Task details: Could you copy every entry exactly, dropping the pictures?

Records supplied:

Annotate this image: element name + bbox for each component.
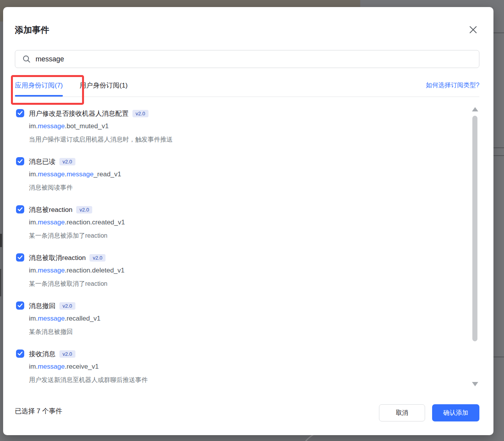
cancel-button[interactable]: 取消 (379, 404, 425, 421)
event-list-item: 接收消息 v2.0 im.message.receive_v1 用户发送新消息至… (16, 349, 454, 397)
event-description: 用户发送新消息至机器人或群聊后推送事件 (29, 375, 454, 385)
event-list-item: 消息撤回 v2.0 im.message.recalled_v1 某条消息被撤回 (16, 301, 454, 349)
search-input-wrapper (15, 50, 479, 68)
background-content-fragment (0, 269, 1, 296)
selected-count-text: 已选择 7 个事件 (15, 407, 62, 416)
event-description: 某条消息被撤回 (29, 327, 454, 337)
background-content-fragment (0, 234, 2, 247)
background-content-line (493, 357, 504, 357)
add-event-dialog: 添加事件 应用身份订阅(7) 用户身份订阅(1) 如何选择订阅类型? (3, 7, 493, 435)
event-checkbox[interactable] (16, 205, 24, 213)
confirm-add-button[interactable]: 确认添加 (432, 404, 479, 421)
checkmark-icon (18, 351, 23, 356)
event-code: im.message.bot_muted_v1 (29, 122, 454, 131)
search-icon (22, 55, 31, 63)
subscription-tabs: 应用身份订阅(7) 用户身份订阅(1) 如何选择订阅类型? (15, 74, 479, 97)
event-title: 接收消息 (29, 350, 55, 359)
search-input[interactable] (36, 55, 474, 63)
version-badge: v2.0 (59, 158, 75, 165)
event-checkbox[interactable] (16, 253, 24, 262)
event-checkbox[interactable] (16, 301, 24, 310)
screen: 添加事件 应用身份订阅(7) 用户身份订阅(1) 如何选择订阅类型? (0, 0, 504, 441)
tab-app-identity-subscription[interactable]: 应用身份订阅(7) (15, 74, 63, 97)
background-content-line (493, 155, 504, 156)
event-code: im.message.recalled_v1 (29, 314, 454, 323)
close-icon[interactable] (467, 24, 479, 36)
event-code: im.message.receive_v1 (29, 362, 454, 371)
subscription-type-help-link[interactable]: 如何选择订阅类型? (426, 81, 479, 90)
checkmark-icon (18, 207, 23, 212)
event-list-item: 消息已读 v2.0 im.message.message_read_v1 消息被… (16, 157, 454, 205)
event-title: 用户修改是否接收机器人消息配置 (29, 109, 129, 118)
event-list-item: 消息被取消reaction v2.0 im.message.reaction.d… (16, 253, 454, 301)
event-list: 用户修改是否接收机器人消息配置 v2.0 im.message.bot_mute… (16, 109, 454, 397)
event-list-item: 用户修改是否接收机器人消息配置 v2.0 im.message.bot_mute… (16, 109, 454, 157)
checkmark-icon (18, 303, 23, 308)
dialog-title: 添加事件 (15, 24, 49, 36)
scrollbar-up-arrow-icon[interactable] (472, 107, 478, 111)
version-badge: v2.0 (59, 350, 75, 358)
close-x-glyph (468, 25, 478, 34)
event-code: im.message.reaction.deleted_v1 (29, 266, 454, 275)
event-checkbox[interactable] (16, 109, 24, 117)
event-title: 消息被reaction (29, 205, 72, 214)
event-description: 当用户操作退订或启用机器人消息时，触发事件推送 (29, 135, 454, 144)
background-content-line (493, 32, 504, 33)
version-badge: v2.0 (89, 254, 105, 262)
background-content-line (493, 147, 504, 148)
event-title: 消息撤回 (29, 301, 55, 310)
event-code: im.message.message_read_v1 (29, 170, 454, 179)
scrollbar-thumb[interactable] (472, 116, 477, 341)
scrollbar-down-arrow-icon[interactable] (472, 382, 478, 386)
event-description: 消息被阅读事件 (29, 183, 454, 192)
checkmark-icon (18, 159, 23, 163)
checkmark-icon (18, 255, 23, 260)
tab-user-identity-subscription[interactable]: 用户身份订阅(1) (80, 74, 128, 97)
event-checkbox[interactable] (16, 350, 24, 358)
checkmark-icon (18, 111, 23, 115)
event-checkbox[interactable] (16, 157, 24, 165)
event-title: 消息已读 (29, 157, 55, 166)
event-description: 某一条消息被取消了reaction (29, 279, 454, 289)
event-title: 消息被取消reaction (29, 253, 86, 262)
version-badge: v2.0 (76, 206, 92, 213)
event-description: 某一条消息被添加了reaction (29, 231, 454, 240)
event-list-item: 消息被reaction v2.0 im.message.reaction.cre… (16, 205, 454, 253)
version-badge: v2.0 (59, 302, 75, 310)
version-badge: v2.0 (132, 110, 148, 117)
event-code: im.message.reaction.created_v1 (29, 218, 454, 227)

Output of the exercise:
Annotate this image: element name + bbox for each component.
cancel-button[interactable]: 取消 (379, 404, 425, 421)
event-list-item: 接收消息 v2.0 im.message.receive_v1 用户发送新消息至… (16, 349, 454, 397)
event-description: 用户发送新消息至机器人或群聊后推送事件 (29, 375, 454, 385)
event-list-item: 消息撤回 v2.0 im.message.recalled_v1 某条消息被撤回 (16, 301, 454, 349)
search-input-wrapper (15, 50, 479, 68)
background-content-fragment (0, 269, 1, 296)
selected-count-text: 已选择 7 个事件 (15, 407, 62, 416)
event-description: 某条消息被撤回 (29, 327, 454, 337)
background-content-fragment (0, 234, 2, 247)
background-content-line (493, 357, 504, 357)
add-event-dialog: 添加事件 应用身份订阅(7) 用户身份订阅(1) 如何选择订阅类型? (3, 7, 493, 435)
event-checkbox[interactable] (16, 205, 24, 213)
confirm-add-button[interactable]: 确认添加 (432, 404, 479, 421)
checkmark-icon (18, 351, 23, 356)
event-code: im.message.bot_muted_v1 (29, 122, 454, 131)
search-icon (22, 55, 31, 63)
subscription-tabs: 应用身份订阅(7) 用户身份订阅(1) 如何选择订阅类型? (15, 74, 479, 97)
event-title: 接收消息 (29, 350, 55, 359)
search-input[interactable] (36, 55, 474, 63)
version-badge: v2.0 (59, 158, 75, 165)
event-checkbox[interactable] (16, 253, 24, 262)
event-checkbox[interactable] (16, 301, 24, 310)
screen: 添加事件 应用身份订阅(7) 用户身份订阅(1) 如何选择订阅类型? (0, 0, 504, 441)
tab-app-identity-subscription[interactable]: 应用身份订阅(7) (15, 74, 63, 97)
background-content-line (493, 155, 504, 156)
event-code: im.message.recalled_v1 (29, 314, 454, 323)
close-icon[interactable] (467, 24, 479, 36)
event-code: im.message.receive_v1 (29, 362, 454, 371)
subscription-type-help-link[interactable]: 如何选择订阅类型? (426, 81, 479, 90)
checkmark-icon (18, 207, 23, 212)
event-list-item: 消息已读 v2.0 im.message.message_read_v1 消息被… (16, 157, 454, 205)
event-title: 用户修改是否接收机器人消息配置 (29, 109, 129, 118)
event-list-item: 消息被取消reaction v2.0 im.message.reaction.d… (16, 253, 454, 301)
event-list: 用户修改是否接收机器人消息配置 v2.0 im.message.bot_mute… (16, 109, 454, 397)
event-list-item: 用户修改是否接收机器人消息配置 v2.0 im.message.bot_mute… (16, 109, 454, 157)
checkmark-icon (18, 303, 23, 308)
dialog-title: 添加事件 (15, 24, 49, 36)
scrollbar-up-arrow-icon[interactable] (472, 107, 478, 111)
version-badge: v2.0 (59, 350, 75, 358)
close-x-glyph (468, 25, 478, 34)
event-code: im.message.reaction.deleted_v1 (29, 266, 454, 275)
event-checkbox[interactable] (16, 109, 24, 117)
event-title: 消息被reaction (29, 205, 72, 214)
event-description: 当用户操作退订或启用机器人消息时，触发事件推送 (29, 135, 454, 144)
background-content-line (493, 32, 504, 33)
version-badge: v2.0 (89, 254, 105, 262)
background-content-line (493, 147, 504, 148)
event-title: 消息撤回 (29, 301, 55, 310)
event-code: im.message.message_read_v1 (29, 170, 454, 179)
scrollbar-thumb[interactable] (472, 116, 477, 341)
scrollbar-down-arrow-icon[interactable] (472, 382, 478, 386)
event-description: 消息被阅读事件 (29, 183, 454, 192)
checkmark-icon (18, 159, 23, 163)
checkmark-icon (18, 255, 23, 260)
tab-user-identity-subscription[interactable]: 用户身份订阅(1) (80, 74, 128, 97)
event-checkbox[interactable] (16, 350, 24, 358)
checkmark-icon (18, 111, 23, 115)
event-checkbox[interactable] (16, 157, 24, 165)
event-title: 消息已读 (29, 157, 55, 166)
event-description: 某一条消息被取消了reaction (29, 279, 454, 289)
event-title: 消息被取消reaction (29, 253, 86, 262)
version-badge: v2.0 (76, 206, 92, 213)
event-description: 某一条消息被添加了reaction (29, 231, 454, 240)
event-list-item: 消息被reaction v2.0 im.message.reaction.cre… (16, 205, 454, 253)
version-badge: v2.0 (59, 302, 75, 310)
version-badge: v2.0 (132, 110, 148, 117)
event-code: im.message.reaction.created_v1 (29, 218, 454, 227)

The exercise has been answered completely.